Pricey... but you won't be disapointed.

They are the best rain tire out there IMHO
and sticky as all get out when dry.

They won't move an inch in winter though if you have snow.

http://www.tirerack.com/tires/tires.jsp?tireMake=Goodyear&tireModel=Eagle+F1+GS-D3


----------



## 79TA&04GTO (Jul 29, 2004)

I just recently had to get a new set. 

Looking at the comparisons, these seem pretty good in the ratings, and aren't too pricey, yet still made by a major company.

Tirerack - Fuzion ZRI


----------



## jontyrees (Dec 21, 2004)

I've had the best luck with performance Dunlops. In order of preference of what I've tried on my wife's old SHO - Dunlop, Bridgestone, Kumho, Goodyear stock.


----------



## bomber76 (Oct 18, 2004)

A couple of the guys at work swear by the Yokohama AVS ES100. One drives a 95 3 series that had been upgraded to M3 specs, the other a heavily modified MR2. Having used Yoko's before with good experiences with them, I'm probably going to try them out. 
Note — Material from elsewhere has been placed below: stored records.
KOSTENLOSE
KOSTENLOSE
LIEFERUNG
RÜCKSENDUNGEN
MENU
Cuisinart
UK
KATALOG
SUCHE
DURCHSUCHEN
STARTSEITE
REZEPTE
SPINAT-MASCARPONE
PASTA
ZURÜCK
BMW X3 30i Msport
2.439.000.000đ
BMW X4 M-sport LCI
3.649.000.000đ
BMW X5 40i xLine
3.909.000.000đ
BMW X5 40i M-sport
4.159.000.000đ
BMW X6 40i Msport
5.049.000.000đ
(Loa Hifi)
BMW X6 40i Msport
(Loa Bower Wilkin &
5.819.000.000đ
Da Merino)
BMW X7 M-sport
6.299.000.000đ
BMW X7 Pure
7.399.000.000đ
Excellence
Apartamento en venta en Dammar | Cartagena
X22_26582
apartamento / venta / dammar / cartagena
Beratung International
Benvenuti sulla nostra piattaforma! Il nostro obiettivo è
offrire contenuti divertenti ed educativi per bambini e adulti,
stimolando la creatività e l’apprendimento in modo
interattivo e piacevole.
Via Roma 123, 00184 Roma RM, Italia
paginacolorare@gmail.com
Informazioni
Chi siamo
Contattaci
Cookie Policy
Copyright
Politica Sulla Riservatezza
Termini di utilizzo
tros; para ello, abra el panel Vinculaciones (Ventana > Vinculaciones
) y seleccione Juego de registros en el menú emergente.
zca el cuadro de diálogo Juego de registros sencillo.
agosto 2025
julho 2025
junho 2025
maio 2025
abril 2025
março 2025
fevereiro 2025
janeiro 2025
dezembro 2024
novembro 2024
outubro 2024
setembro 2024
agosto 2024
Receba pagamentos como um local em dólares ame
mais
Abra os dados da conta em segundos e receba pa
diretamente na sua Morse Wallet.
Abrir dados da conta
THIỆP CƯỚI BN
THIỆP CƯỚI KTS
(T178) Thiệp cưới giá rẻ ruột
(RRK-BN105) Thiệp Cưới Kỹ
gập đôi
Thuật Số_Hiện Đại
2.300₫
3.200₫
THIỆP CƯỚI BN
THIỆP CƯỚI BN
http://www.tirerack.com/tires/tires.jsp?tireMake=Yokohama&tireModel=AVS+ES100


----------



## AmesGTO (Aug 3, 2004)

twolf said:


> If you are talking performance only,
> I recommend the Goodyear Eagle F1 GS D3.
> 
> Pricey... but you won't be disapointed.
> ...


The F1's do look really cool and are way better than stock. I had them on last summer. When I went to 19" rims I went with Bridgestone Potenza S-03 Pole Position, they grip really well; very nice tires.


----------



## jontyrees (Dec 21, 2004)

bomber76 said:


> A couple of the guys at work swear by the Yokohama AVS ES100. One drives a 95 3 series that had been upgraded to M3 specs, the other a heavily modified MR2. Having used Yoko's before with good experiences with them, I'm probably going to try them out.
> 
> http://www.tirerack.com/tires/tires.jsp?tireMake=Yokohama&tireModel=AVS+ES100


I think that's where I'm going next. They're pretty cheap too. We also have a Suzuki Aerio SX, (Matrix-looking wagon), with lowered springs that could benefit greatly from them, and they're only about $60 apiece on Tirerack in that size.


----------



## GTODEALER (Jan 7, 2005)

I've known a lot of people that have used ES100's and everyone I've talked to loves them. :cheers


----------